Records from a data source:
• • • • • • •

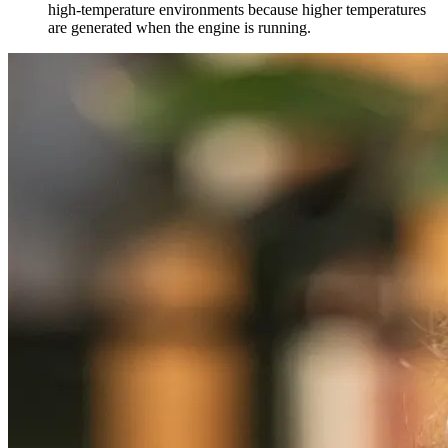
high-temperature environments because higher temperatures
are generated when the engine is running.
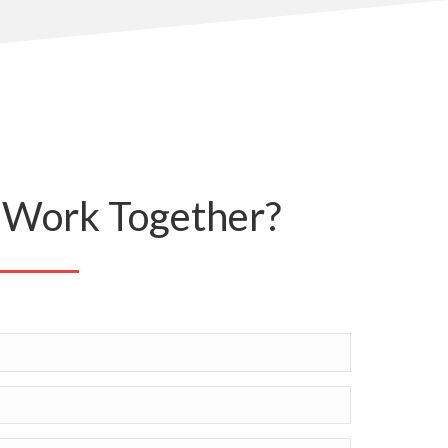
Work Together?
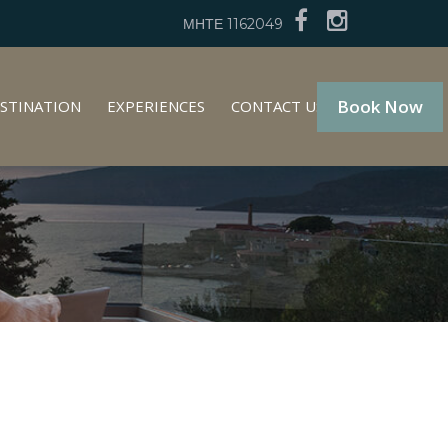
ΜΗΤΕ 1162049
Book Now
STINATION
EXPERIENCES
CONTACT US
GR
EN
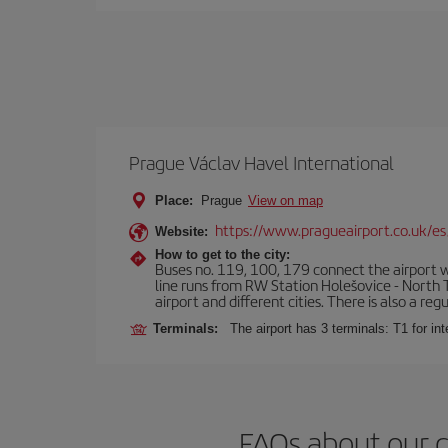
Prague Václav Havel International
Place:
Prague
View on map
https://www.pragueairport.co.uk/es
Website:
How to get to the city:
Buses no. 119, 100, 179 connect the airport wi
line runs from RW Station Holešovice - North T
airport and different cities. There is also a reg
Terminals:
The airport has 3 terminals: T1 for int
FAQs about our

• • • • • • •

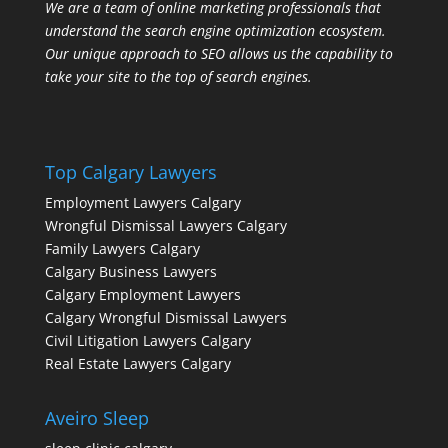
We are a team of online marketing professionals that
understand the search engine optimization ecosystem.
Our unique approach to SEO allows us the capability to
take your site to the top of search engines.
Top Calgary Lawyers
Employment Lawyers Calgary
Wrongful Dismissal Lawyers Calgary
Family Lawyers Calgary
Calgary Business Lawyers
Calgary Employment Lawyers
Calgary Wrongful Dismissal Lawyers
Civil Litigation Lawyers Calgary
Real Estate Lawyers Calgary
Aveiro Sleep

• • • • • • •

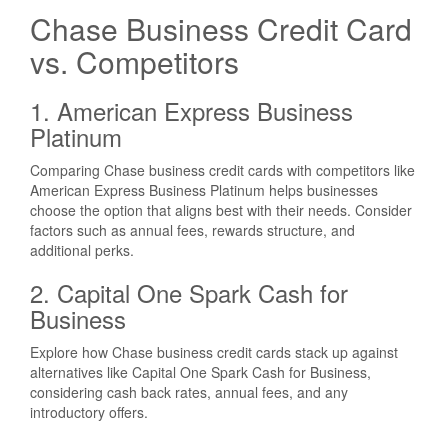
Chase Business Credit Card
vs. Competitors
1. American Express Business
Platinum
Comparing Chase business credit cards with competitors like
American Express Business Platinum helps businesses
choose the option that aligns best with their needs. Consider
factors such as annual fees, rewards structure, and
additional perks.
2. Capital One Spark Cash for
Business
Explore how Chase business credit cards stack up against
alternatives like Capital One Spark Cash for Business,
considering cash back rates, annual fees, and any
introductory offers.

• • • • • • •

AIM OF THE TASK: The copy should hold only the lines from the one with "high-temperature environments because" through the one with "FAQs about our", exactly as they stand above. Leave out the pictures.

EXERCISE SOLUTION:
high-temperature environments because higher temperatures
are generated when the engine is running.
Work Together?
ΜΗΤΕ 1162049
Book Now
STINATION
EXPERIENCES
CONTACT US
GR
EN
Prague Václav Havel International
Place:
Prague
View on map
https://www.pragueairport.co.uk/es
Website:
How to get to the city:
Buses no. 119, 100, 179 connect the airport wi
line runs from RW Station Holešovice - North T
airport and different cities. There is also a reg
Terminals:
The airport has 3 terminals: T1 for int
FAQs about our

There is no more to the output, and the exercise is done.